Here, the daughter clearly shows three bands (1.35, 1.15, 0.2 kb), proving that she carries both normal and mutant alleles (N/D), yet she is described as normal, which rules out a dominant effect of the mutant allele.
Therefore, the banding pattern and phenotype combination do not fit an autosomal dominant model, making option (2) incorrect.

Option (3) Autosomal Recessive – Correct

Autosomal recessive inheritance requires two copies of the mutant allele (d/d) for disease; heterozygotes (D/d or N/D) are phenotypically normal carriers.
The genotypes inferred from the RFLP bands—normal son N/N (1.15 + 0.2), normal daughter N/D (1.35 + 1.15 + 0.2), and affected son D/D (1.35 only)—fit perfectly with this model, indicating that the internal MstII‑site‑abolishing mutation behaves as a recessive autosomal allele.
Thus, both parents must be carriers (N/D), and the disorder is best characterized as autosomal recessive, so option (3) is correct.

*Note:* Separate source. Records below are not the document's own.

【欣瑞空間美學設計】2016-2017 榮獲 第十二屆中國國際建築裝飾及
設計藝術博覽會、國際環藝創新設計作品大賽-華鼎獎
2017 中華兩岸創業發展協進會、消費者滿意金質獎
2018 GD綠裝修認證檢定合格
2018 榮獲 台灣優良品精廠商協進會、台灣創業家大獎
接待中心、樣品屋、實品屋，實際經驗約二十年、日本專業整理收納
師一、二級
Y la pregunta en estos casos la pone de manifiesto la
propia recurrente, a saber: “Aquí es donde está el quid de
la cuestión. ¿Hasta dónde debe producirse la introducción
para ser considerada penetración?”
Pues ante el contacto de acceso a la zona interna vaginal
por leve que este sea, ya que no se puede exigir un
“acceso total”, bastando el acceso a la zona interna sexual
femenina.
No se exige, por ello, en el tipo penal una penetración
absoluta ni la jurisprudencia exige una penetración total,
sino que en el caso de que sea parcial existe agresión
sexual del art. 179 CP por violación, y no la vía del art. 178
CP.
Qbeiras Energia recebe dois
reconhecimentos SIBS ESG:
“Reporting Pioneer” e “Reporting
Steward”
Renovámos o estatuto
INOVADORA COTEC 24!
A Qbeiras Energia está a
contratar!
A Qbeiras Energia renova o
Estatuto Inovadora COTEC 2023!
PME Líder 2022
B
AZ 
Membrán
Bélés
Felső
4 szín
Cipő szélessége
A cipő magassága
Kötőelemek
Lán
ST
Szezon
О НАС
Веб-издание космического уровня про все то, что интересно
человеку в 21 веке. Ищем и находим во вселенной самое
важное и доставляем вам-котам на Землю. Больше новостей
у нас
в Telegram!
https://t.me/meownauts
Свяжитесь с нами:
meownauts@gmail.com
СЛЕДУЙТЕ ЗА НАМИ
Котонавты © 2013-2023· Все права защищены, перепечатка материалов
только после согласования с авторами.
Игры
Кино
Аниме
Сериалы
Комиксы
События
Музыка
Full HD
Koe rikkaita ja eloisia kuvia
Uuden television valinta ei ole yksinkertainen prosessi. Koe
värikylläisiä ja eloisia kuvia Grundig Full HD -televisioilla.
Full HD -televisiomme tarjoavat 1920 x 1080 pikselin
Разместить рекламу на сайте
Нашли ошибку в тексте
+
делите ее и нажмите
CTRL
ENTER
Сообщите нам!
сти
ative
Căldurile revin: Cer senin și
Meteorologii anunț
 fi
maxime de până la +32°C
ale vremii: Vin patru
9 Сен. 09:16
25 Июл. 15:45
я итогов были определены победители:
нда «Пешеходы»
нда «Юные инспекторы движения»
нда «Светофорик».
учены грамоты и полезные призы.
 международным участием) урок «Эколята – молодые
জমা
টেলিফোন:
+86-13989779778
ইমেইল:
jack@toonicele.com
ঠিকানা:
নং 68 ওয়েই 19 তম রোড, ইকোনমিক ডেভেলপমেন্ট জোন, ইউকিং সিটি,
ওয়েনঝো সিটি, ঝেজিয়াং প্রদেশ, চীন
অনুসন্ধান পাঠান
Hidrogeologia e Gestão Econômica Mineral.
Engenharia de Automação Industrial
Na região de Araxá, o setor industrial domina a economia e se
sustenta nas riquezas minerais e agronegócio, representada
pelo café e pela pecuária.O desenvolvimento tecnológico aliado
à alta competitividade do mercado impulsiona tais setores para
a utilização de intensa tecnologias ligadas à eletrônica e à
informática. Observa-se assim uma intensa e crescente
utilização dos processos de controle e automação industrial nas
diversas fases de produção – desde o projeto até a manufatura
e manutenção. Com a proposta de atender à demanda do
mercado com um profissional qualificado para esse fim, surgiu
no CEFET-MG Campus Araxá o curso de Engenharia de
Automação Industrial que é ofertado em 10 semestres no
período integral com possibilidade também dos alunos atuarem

Option (4) X‑linked Dominant

X‑linked dominant conditions show clinical manifestations in heterozygous females and hemizygous males, often with females more frequently affected due to having two X chromosomes.
If the mutant β‑globin allele were X‑linked dominant, the carrier daughter with one mutant allele should be affected, but she is normal; furthermore, the gene analyzed (β‑globin) is autosomal, and the same two‑allele RFLP pattern appears in both sexes, which is inconsistent with X‑linkage and dominance.
Therefore, option (4) is also incorrect.


By carefully mapping MstII‑generated RFLP fragments (1.35, 1.15, 0.2 kb) to underlying genotypes and considering the chromosomal location of the β‑globin gene, the inheritance pattern in this CSIR NET question is conclusively identified as autosomal recessive.